**Task prompt**.
Print each line exactly, from the one with "presentations. Canva has" to the very last line of the listing, and keep the pictures out.
====
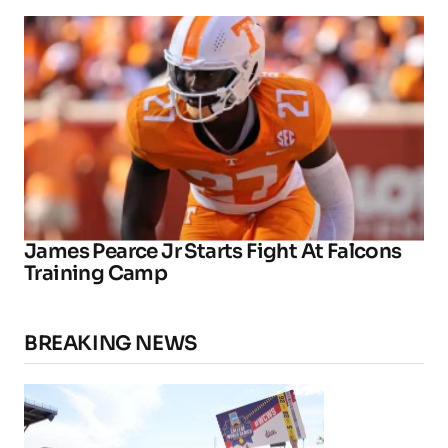
James Pearce Jr Starts Fight At Falcons
Training Camp
BREAKING NEWS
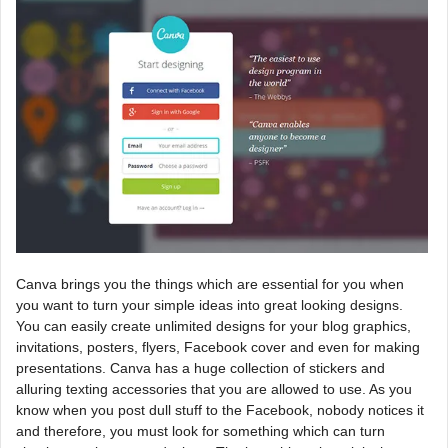
Canva brings you the things which are essential for you when
you want to turn your simple ideas into great looking designs.
You can easily create unlimited designs for your blog graphics,
invitations, posters, flyers, Facebook cover and even for making
presentations. Canva has a huge collection of stickers and
alluring texting accessories that you are allowed to use. As you
know when you post dull stuff to the Facebook, nobody notices it
and therefore, you must look for something which can turn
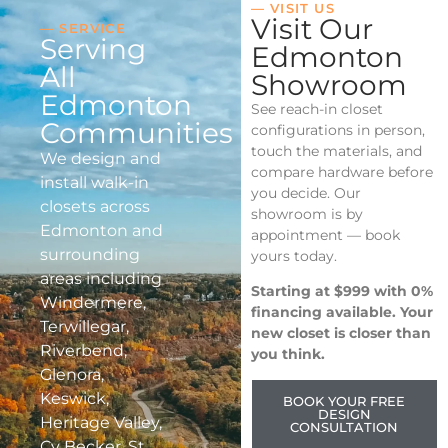
— VISIT US
Visit Our
— SERVICE
Serving
Edmonton
All
Showroom
Edmonton
See reach-in closet
Communities
configurations in person,
touch the materials, and
We design and
compare hardware before
install walk-in
you decide. Our
closets across
showroom is by
Edmonton and
appointment — book
surrounding
yours today.
areas including
Starting at $999 with 0%
Windermere,
financing available. Your
Terwillegar,
new closet is closer than
Riverbend,
you think.
Glenora,
Keswick,
BOOK YOUR FREE
DESIGN
Heritage Valley,
CONSULTATION
Cy Becker, St.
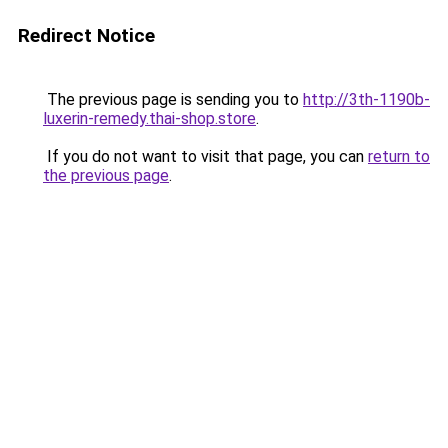
Redirect Notice
The previous page is sending you to
http://3th-1190b-
luxerin-remedy.thai-shop.store
.
If you do not want to visit that page, you can
return to
the previous page
.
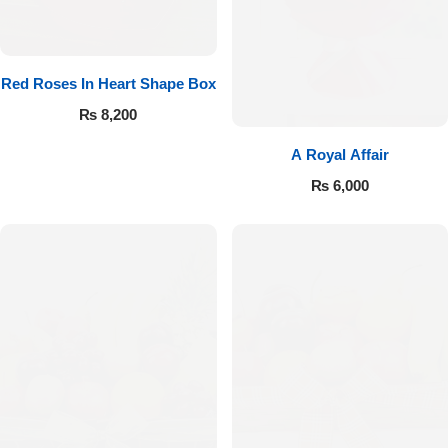
Red Roses In Heart Shape Box
₨
8,200
A Royal Affair
₨
6,000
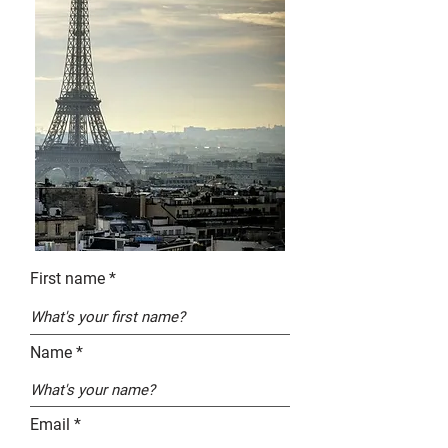
First name
Name
Email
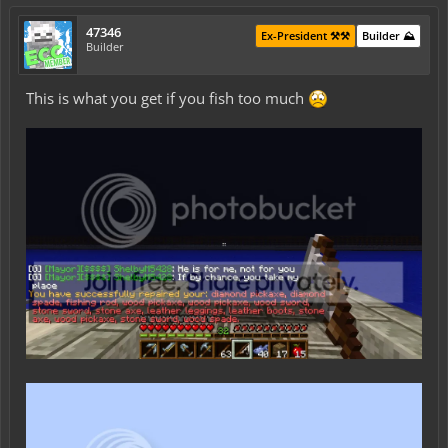
47346
Ex-President ⚒️⚒️
Builder ⛰️
Builder
This is what you get if you fish too much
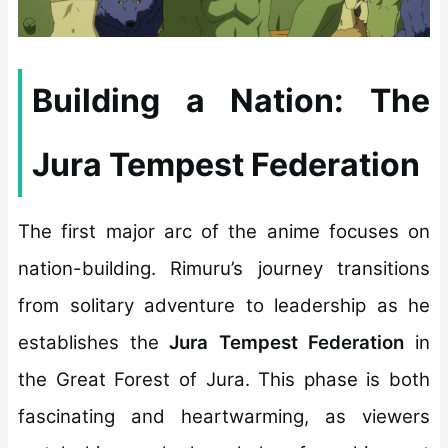
Building a Nation: The
Jura Tempest Federation
The first major arc of the anime focuses on
nation-building. Rimuru’s journey transitions
from solitary adventure to leadership as he
establishes the
Jura Tempest Federation
in
the Great Forest of Jura. This phase is both
fascinating and heartwarming, as viewers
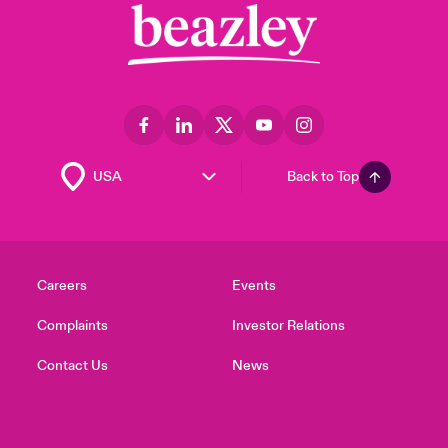
Back to Top
Careers
Events
Complaints
Investor Relations
Contact Us
News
====
**Response**.
presentations. Canva has a huge collection of stickers and
alluring texting accessories that you are allowed to use. As you
know when you post dull stuff to the Facebook, nobody notices it
and therefore, you must look for something which can turn
— VISIT US
Visit Our
— SERVICE
Serving
Edmonton
All
Showroom
Edmonton
See reach-in closet
Communities
configurations in person,
touch the materials, and
We design and
compare hardware before
install walk-in
you decide. Our
closets across
showroom is by
Edmonton and
appointment — book
surrounding
yours today.
areas including
Starting at $999 with 0%
Windermere,
financing available. Your
Terwillegar,
new closet is closer than
Riverbend,
you think.
Glenora,
Keswick,
BOOK YOUR FREE
DESIGN
Heritage Valley,
CONSULTATION
Cy Becker, St.
Redirect Notice
The previous page is sending you to
http://3th-1190b-
luxerin-remedy.thai-shop.store
.
If you do not want to visit that page, you can
return to
the previous page
.
Red Roses In Heart Shape Box
₨
8,200
A Royal Affair
₨
6,000
First name
Name
Email
47346
Ex-President ⚒️⚒️
Builder ⛰️
Builder
This is what you get if you fish too much
Building a Nation: The
Jura Tempest Federation
The first major arc of the anime focuses on
nation-building. Rimuru’s journey transitions
from solitary adventure to leadership as he
establishes the
Jura Tempest Federation
in
the Great Forest of Jura. This phase is both
fascinating and heartwarming, as viewers
Back to Top
Careers
Events
Complaints
Investor Relations
Contact Us
News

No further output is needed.